# Most cubes solved in an hour???



## Deleted member 2864 (Jun 14, 2009)

Out of boredom, I cruise the rubiks website... and I find this:







Apparently, it's the most officially solved cubes in an hour...
Come on! that's just under a minute average... somebody go ahead and destroy this record already!


----------



## PatrickJameson (Jun 14, 2009)

GWR has never really been great with speedcubing.

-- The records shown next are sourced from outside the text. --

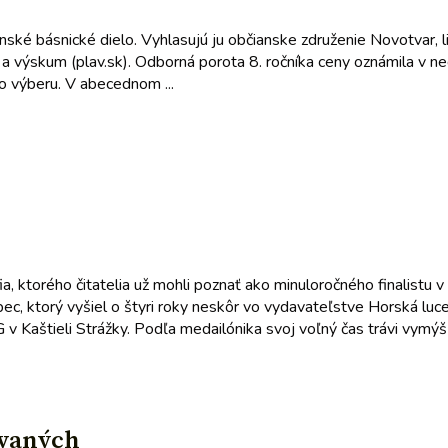
ské básnické dielo. Vyhlasujú ju občianske združenie Novotvar, li
ru a výskum (plav.sk). Odborná porota 8. ročníka ceny oznámila v
ho výberu. V abecednom ...
 ktorého čitatelia už mohli poznať ako minuloročného finalistu 
lapec, ktorý vyšiel o štyri roky neskôr vo vydavateľstve Horská l
 v Kaštieli Strážky. Podľa medailónika svoj voľný čas trávi vymýšľ
tvaných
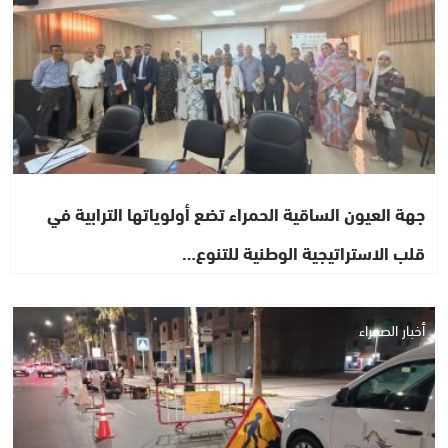
جهة العيون الساقية الحمراء تضع أولوياتها الترابية في
قلب الاستراتيجية الوطنية للتنوع…
أخبار الصحراء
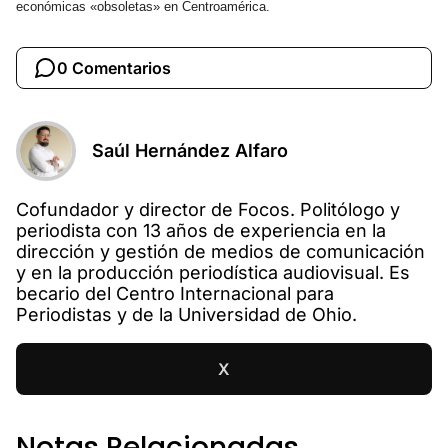
económicas «obsoletas» en Centroamérica.
0 Comentarios
Saúl Hernández Alfaro
Cofundador y director de Focos. Politólogo y
periodista con 13 años de experiencia en la
dirección y gestión de medios de comunicación
y en la producción periodística audiovisual. Es
becario del Centro Internacional para
Periodistas y de la Universidad de Ohio.
X
Notas Relacionadas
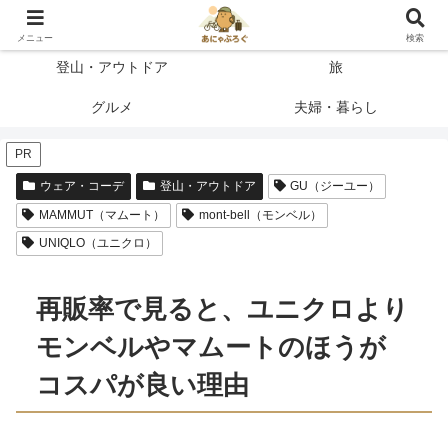
登って、使って、納得したことだけを書く
メニュー
検索
登山・アウトドア
旅
グルメ
夫婦・暮らし
PR
ウェア・コーデ
登山・アウトドア
GU（ジーユー）
MAMMUT（マムート）
mont-bell（モンベル）
UNIQLO（ユニクロ）
再販率で見ると、ユニクロより
モンベルやマムートのほうが
コスパが良い理由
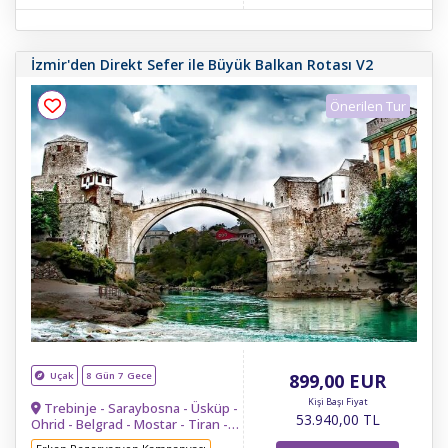
İzmir'den Direkt Sefer ile Büyük Balkan Rotası V2
Önerilen Tur
Uçak
8 Gün 7 Gece
899
,00
EUR
Kişi Başı Fiyat
Trebinje - Saraybosna - Üsküp -
53.940
,00
TL
Ohrid - Belgrad - Mostar - Tiran -
Budva - Kotor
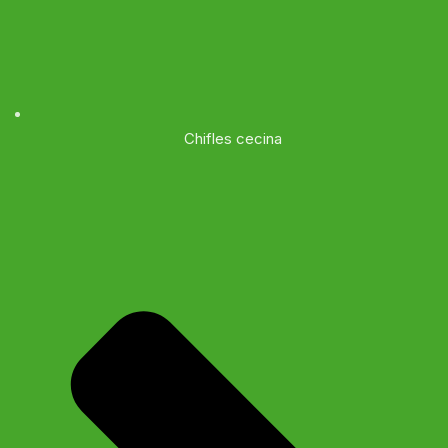
Chifles cecina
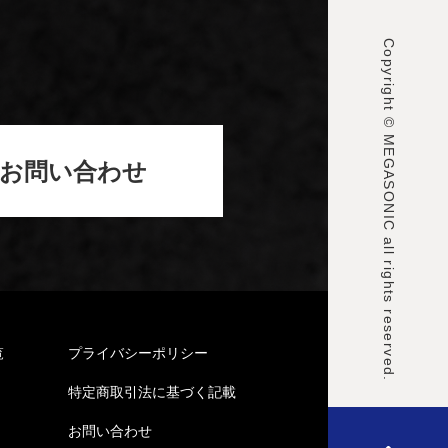
Copyright © MEGASONIC all rights reserved.
お問い合わせ
覧
プライバシーポリシー
特定商取引法に基づく記載
お問い合わせ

All their cubing world records(like this, BLD, and even 3x3 speedsolve) have always been outdated or just not accurate at all.


----------



## elimescube (Jun 14, 2009)

Isn't it funny how they take "most pegs attached to face and neck at one time" and "longest eyebrow hair" more seriously than speedcubing 
Maybe they'll stumble upon the WCA database some day


----------



## Hadley4000 (Jun 14, 2009)

Wtf? I've done over double that. It's ********.


----------



## mazei (Jun 14, 2009)

GWR sucks. I could prolly do over 200 easy.


----------



## ajmorgan25 (Jun 14, 2009)

Yeah, GWR is horrible.


----------



## amostay2004 (Jun 14, 2009)

ajmorgan25 said:


> Yeah, GWR is horrible.



All the more reason to break them right? =p


----------



## joey (Jun 14, 2009)

elimescube said:


> Maybe they'll stumble upon the WCA database some day


Which of course they already do know about


----------



## Zava (Jun 14, 2009)

I think it doesn't (won't) stand any more, our 24 hour cubing marathon was also a guinness wr attempt, and Milán did 245 in the first hour (I did 195, not sure about Matyi)


----------



## Pietersmieters (Jun 14, 2009)

I did 114 so...meh


----------



## mazei (Jun 14, 2009)

I would do it if someone can scramble for me. Or I could do it real man's average style.


----------



## Novriil (Jun 14, 2009)

As soon as I get my DX cubes then I'll do the same. Unofficially but still. I'll try to break it. Maybe in two weeks. Hope that the cubes ship fast to Est  I think I'll do it with CCT so I can see every cube time and average too.


----------



## shoot1510 (Jun 14, 2009)

Their not using scramble algorithm. They just made hand scramble. If your in a 3x3x3 sub-15 sec and you have to solve lots of cubes in 1 hour, you can actually solve about over 1000 cubes.


----------



## Escher (Jun 14, 2009)

shoot1510 said:


> Their not using scramble algorithm. They just made hand scramble. If your in a 3x3x3 sub-15 sec and you have to solve lots of cubes in 1 hour, you can actually solve about over 1000 cubes.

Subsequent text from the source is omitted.